Но даже сестре Беате пришлось признать, что девушка вряд ли слышала то, что ей говорили.
— По правде сказать, аббатиса, — рассказывала сестра Беата, — иногда довольно трудно заставить ее услышать хоть что-нибудь! Словно бы… — Монахиня никак не могла подобрать нужные слова, ее лицо сморщилось и стало несвойственно хмурым. — Словно бы она внимает внутренним голосам. Или, может, пению, потому что часто она начинает тихонько напевать что-то, будто вторя…
— Понимаю.
Элевайз действительно понимала, о чем говорит сестра Беата, и очень хорошо понимала. Именно эти странные мурлыкающие напевы так встревожили аббатису той ночью, когда Элевайз обнаружила, что Калиста ходит во сне.
Казалось, Калиста начала привыкать к своим новым обязанностям. Но Элевайз боялась, что под спокойной гладью скрываются невидимые течения. Течения, которые могут принести беду.
Уже в первые дни, проведенные им в Новом Уинноулендзе, Жосс обнаружил, что его впечатление о скором завершении работ было обманчивым.
Строители все еще занимались кухней, а теперь ко всему прочему возникла проблема с солнечной комнатой, которую, со всей очевидностью, мог разрешить только главный каменщик. Подразумевалось, что вина целиком лежала на Жоссе: надо же быть таким глупцом, чтобы пожелать именно это помещение в первую очередь!
Жосс пытался помочь, давал советы и даже, засучив рукава, был готов лично принять участие в отделке дома. Но почти сразу стало ясно, что в нем не нуждаются. Строители никогда не говорили этого, но сумели дать понять, что, околачиваясь там, где они работают, Жосс нарушал некое неписаное, но незыблемое правило.
Он удалился в залу, однако и здесь ему нечем было заняться!

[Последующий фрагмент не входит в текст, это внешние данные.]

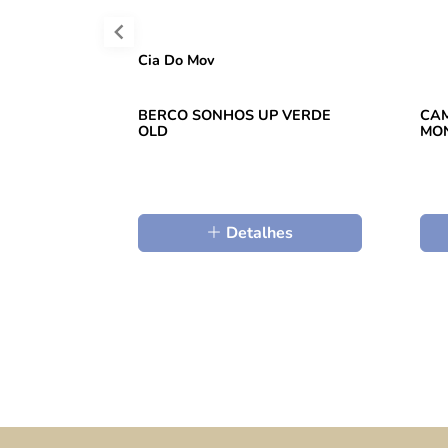
Cia Do Mov
BERCO SONHOS UP VERDE
CAM
OLD
MON
Detalhes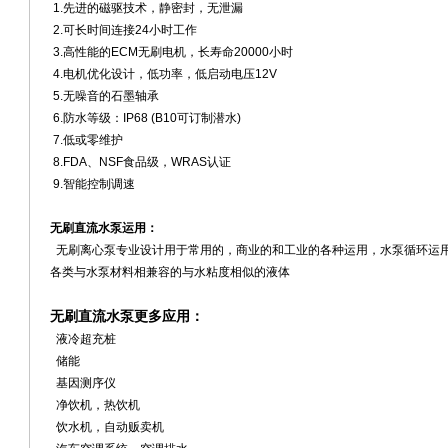
1.先进的磁驱技术，静密封，无泄漏
2.可长时间连接24小时工作
3.高性能的ECM无刷电机，长寿命20000小时
4.电机优化设计，低功率，低启动电压12V
5.无噪音的石墨轴承
6.防水等级：IP68 (B10可订制潜水)
7.低或零维护
8.FDA、NSF食品级，WRAS认证
9.智能控制调速
无刷直流水泵运用：
无刷离心泵专业设计用于常用的，商业的和工业的各种运用，水泵循环运
各类与水泵材料相兼容的与水粘度相似的液体
无刷直流水泵更多应用：
液冷超充桩
储能
基因测序仪
净饮机，热饮机
饮水机，自动贩卖机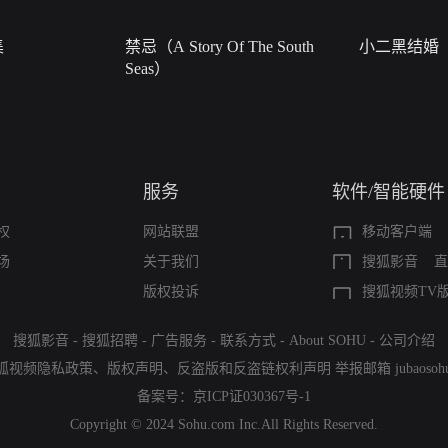
集
禁忌（A Story Of The South
小二黑结婚
Seas）
服务
软件/智能硬件
权
网站联盟
移动客户端
场
关于我们
搜狐影音
直
版权投诉
搜狐视频TV
搜狐影音
-
搜狐招聘
-
广告服务
-
联系方式
-
About SOHU
-
公司介绍
狐视频隐私政策
、
版权声明
、
反盗版和反盗链权利声明
举报邮箱
jubaoso
备案号：
京ICP证030367号-1
Copyright © 2024 Sohu.com Inc.All Rights Reserved.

Долгие летние дни манили его на воздух, но там ему приходилось то и дело сталкиваться с рабочими, мешая им. В полном отчаянии он вспомнил об убийстве в Хокенли и подумал: «Проклятье и адское пламя! Посмотрим, смогу ли я справиться с этим делом лучше, чем шериф!»
Прибыв в Тонбридж, Жосс расспросил о шерифе Гарри Пелеме — хвала аббатисе, она назвала его имя — и узнал, что, раз сейчас полдень, шериф обедает.
К счастью, Пелем предпочитал тот самый трактир, где Жосс уже когда-то бывал. Направив коня во двор, он встретил хозяйку, матушку Энни, спешившую из одной из своих кладовых с половиной окорока в могучих руках.
— Кого я вижу! Добрый день, странник! — крикнула она, широко улыбнувшись. — И где же вы были все это время?
Жосс улыбнулся в ответ:
— По-разному, Энни, то здесь, то там. Как поживаешь?
— Прекрасно. Мы очень заняты, но как раз это мне нравится. Поесть хотите? На вертеле уже жарится кусок говядины, а вот эта ветчина — в полном соку.